What you need to do - Could you repeat, exactly and with no pictures, only the lines from the start of the records through the line containing "Il richiamo del Sol Levante conquista sempre"?

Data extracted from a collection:
——————

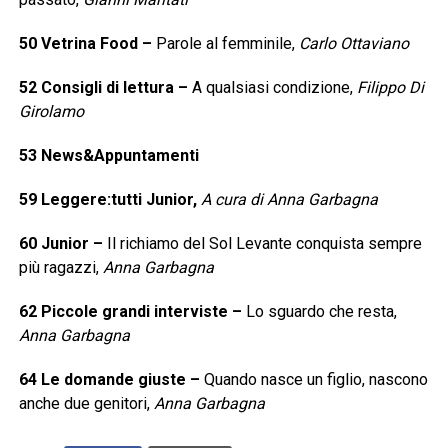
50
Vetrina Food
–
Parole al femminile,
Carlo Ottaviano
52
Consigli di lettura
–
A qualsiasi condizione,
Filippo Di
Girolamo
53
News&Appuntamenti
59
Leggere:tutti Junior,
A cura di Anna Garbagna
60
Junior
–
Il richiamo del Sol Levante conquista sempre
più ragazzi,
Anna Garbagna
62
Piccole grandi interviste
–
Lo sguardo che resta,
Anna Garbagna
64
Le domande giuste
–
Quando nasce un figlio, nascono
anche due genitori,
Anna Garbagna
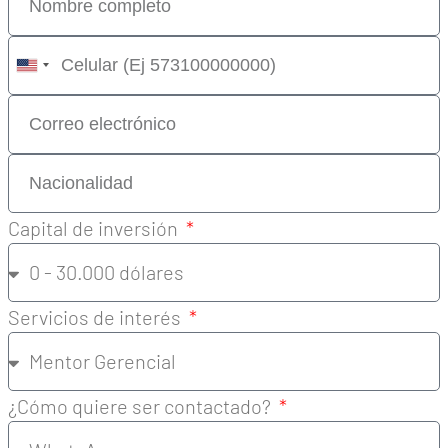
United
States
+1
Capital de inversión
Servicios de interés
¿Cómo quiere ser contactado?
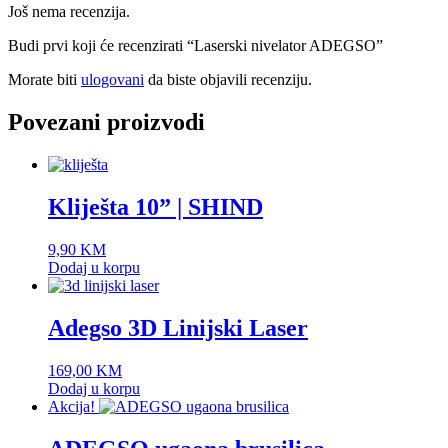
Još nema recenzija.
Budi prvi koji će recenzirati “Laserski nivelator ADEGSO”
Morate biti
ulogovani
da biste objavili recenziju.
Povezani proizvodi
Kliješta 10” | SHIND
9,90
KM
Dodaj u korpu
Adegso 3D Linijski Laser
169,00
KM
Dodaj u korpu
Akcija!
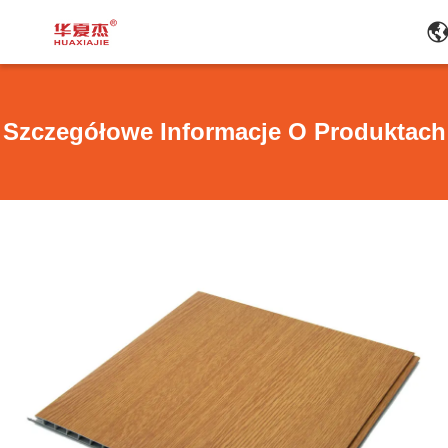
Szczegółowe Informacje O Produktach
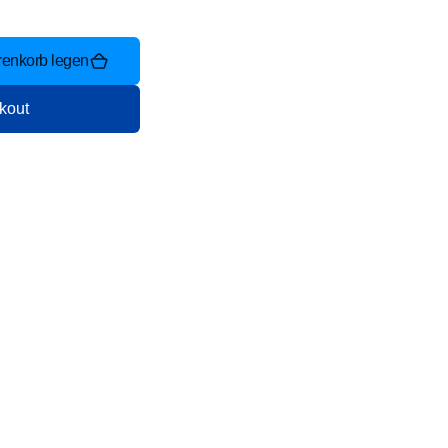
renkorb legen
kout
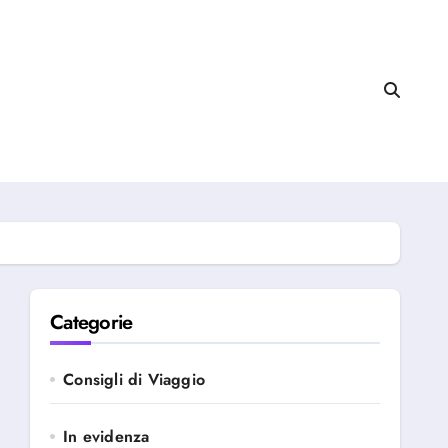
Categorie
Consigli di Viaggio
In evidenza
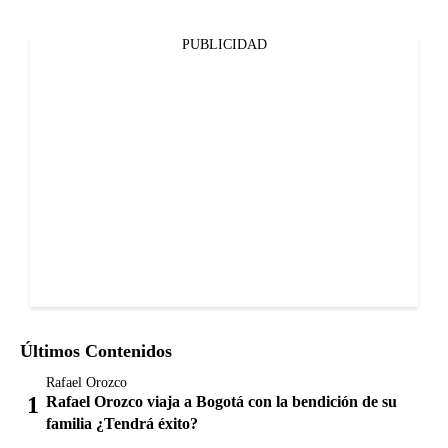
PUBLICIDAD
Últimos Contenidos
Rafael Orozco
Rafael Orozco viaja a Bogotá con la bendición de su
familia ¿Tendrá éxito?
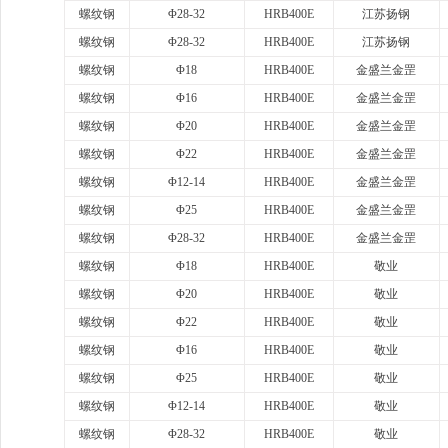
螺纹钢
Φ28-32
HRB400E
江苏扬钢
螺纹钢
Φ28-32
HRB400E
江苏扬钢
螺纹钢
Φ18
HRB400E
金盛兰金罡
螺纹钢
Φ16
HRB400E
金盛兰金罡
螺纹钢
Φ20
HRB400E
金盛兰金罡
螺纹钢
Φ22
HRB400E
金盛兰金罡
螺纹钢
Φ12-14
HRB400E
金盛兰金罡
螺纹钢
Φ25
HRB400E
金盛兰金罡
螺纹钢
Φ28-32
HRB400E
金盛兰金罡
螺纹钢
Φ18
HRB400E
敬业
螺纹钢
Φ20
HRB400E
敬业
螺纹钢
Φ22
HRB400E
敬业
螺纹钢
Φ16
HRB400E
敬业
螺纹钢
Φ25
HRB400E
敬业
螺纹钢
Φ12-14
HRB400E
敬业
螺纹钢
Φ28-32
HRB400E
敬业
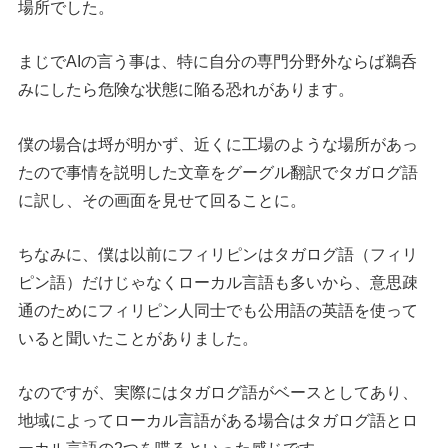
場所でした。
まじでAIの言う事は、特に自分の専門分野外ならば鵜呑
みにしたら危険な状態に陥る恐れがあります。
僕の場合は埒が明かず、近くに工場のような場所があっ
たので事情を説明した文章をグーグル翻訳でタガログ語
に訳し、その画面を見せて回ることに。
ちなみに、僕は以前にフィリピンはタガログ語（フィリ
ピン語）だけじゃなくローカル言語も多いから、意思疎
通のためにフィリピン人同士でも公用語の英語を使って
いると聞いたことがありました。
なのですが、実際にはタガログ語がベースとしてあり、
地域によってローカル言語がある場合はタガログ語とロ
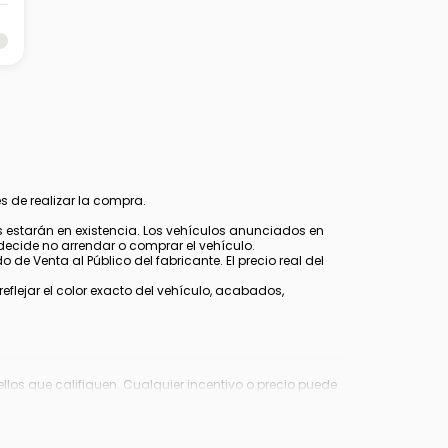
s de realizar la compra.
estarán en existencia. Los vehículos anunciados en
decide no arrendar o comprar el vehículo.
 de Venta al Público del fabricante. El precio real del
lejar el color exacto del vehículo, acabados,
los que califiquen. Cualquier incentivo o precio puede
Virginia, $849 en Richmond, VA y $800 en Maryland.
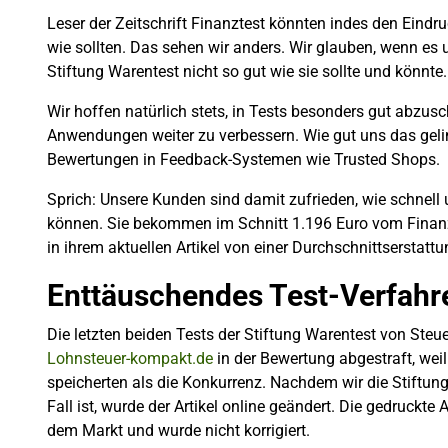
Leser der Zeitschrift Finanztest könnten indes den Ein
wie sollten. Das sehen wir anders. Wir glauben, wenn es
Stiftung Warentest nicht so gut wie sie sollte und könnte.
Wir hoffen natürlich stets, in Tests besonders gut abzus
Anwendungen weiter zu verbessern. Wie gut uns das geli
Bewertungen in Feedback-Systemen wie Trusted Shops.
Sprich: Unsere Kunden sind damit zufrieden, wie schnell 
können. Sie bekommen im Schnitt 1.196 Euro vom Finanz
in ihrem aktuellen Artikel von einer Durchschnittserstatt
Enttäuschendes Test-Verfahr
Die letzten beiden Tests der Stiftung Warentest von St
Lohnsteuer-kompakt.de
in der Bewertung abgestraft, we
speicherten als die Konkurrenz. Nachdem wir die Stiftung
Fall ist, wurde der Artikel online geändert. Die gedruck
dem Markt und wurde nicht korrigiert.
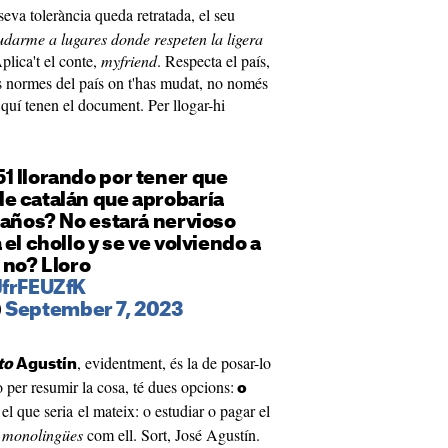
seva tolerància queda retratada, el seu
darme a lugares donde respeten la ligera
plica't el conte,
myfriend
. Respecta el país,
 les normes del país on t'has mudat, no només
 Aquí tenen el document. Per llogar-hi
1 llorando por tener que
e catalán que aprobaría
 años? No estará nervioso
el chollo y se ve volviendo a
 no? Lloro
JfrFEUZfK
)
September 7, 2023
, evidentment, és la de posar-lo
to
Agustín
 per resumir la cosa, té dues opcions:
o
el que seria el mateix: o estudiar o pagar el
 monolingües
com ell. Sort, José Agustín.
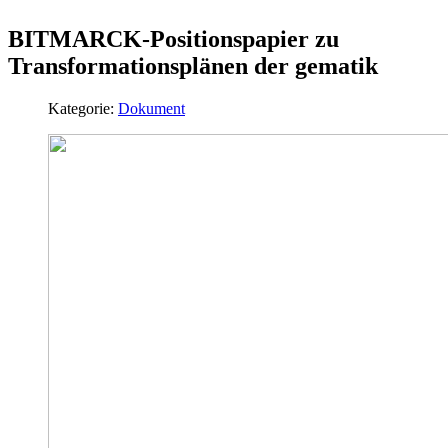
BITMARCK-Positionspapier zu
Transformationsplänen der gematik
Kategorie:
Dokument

——————

Output -
50
Vetrina Food
–
Parole al femminile,
Carlo Ottaviano
52
Consigli di lettura
–
A qualsiasi condizione,
Filippo Di
Girolamo
53
News&Appuntamenti
59
Leggere:tutti Junior,
A cura di Anna Garbagna
60
Junior
–
Il richiamo del Sol Levante conquista sempre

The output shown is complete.